How Did Houdini Trick Conan Doyle?

To demonstrate how spirit photographers could seemingly capture images of the dead interacting with the living, Houdini arranged to have himself photographed with the long-dead Abe Lincoln. (Credit: Library of Congress)

Eric Weisz, better known to the world as Harry Houdini, was born on this date in 1874. Famous for his feats as an escape artist and magician, Houdini also became one of the most crusading anti-spiritualists of the 1920s. Because of his familiarity with the illusions of stage magic and sleight of hand, Houdini was particularly adept at spotting the trickery that the so-called psychics and spirit mediums then hawking their services as conduits to the afterlife to the credulous grieving public commonly used. (Can you imagine anyone being foolish enough to fall for such predatory charlatanry today?)

That turn in Houdini’s career led him to collaborate with Scientific American on a lengthy exposé of spiritualism. Scientific American had offered a $5,000 reward to any medium who could satisfy its panel of investigators, which included Houdini, two of the magazine’s editors (J. Malcolm Bird and Austin C. Lescaboura) and others, that his or her paranormal gifts were genuine.

Unfortunately, although the magazine’s panel did reveal many frauds during the few years of its tenure, the whole episode ended very badly. The problem—which in retrospect is quite evident to anyone who has read through the Scientific American archives of that time, as I did—was that at least one of the editors, Malcolm Bird, was not so secretly a believer in the afterlife and very much wanted a psychic to succeed.

Matters came to a head in 1924 when the team was evaluating a psychic whom it called “Margery” in print, though we now know her to be Mina Crandon, the comely young wife of a Boston socialite and surgeon.

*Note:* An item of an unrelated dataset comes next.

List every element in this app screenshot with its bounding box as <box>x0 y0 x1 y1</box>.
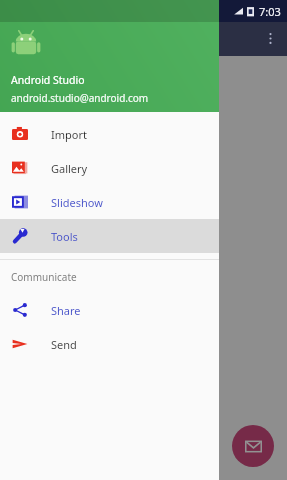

You can read Houdini’s own account of the messy business that resulted, but in short: Mina Crandon’s seance tricks, perhaps aided by her personal charm, bamboozled Bird and the rest Scientific American group with the exception of Houdini, who was not initially at their meetings. They were prepared to award her the prize but Houdini protested that he needed to see for himself. At the seance, Houdini saw through the deception and called “Margery” on it, much to the annoyance of Bird, who angrily resisted exposing her con game. The arguments that followed led to the dissolution of the ghostbusting squad, and the $5,000 was never awarded.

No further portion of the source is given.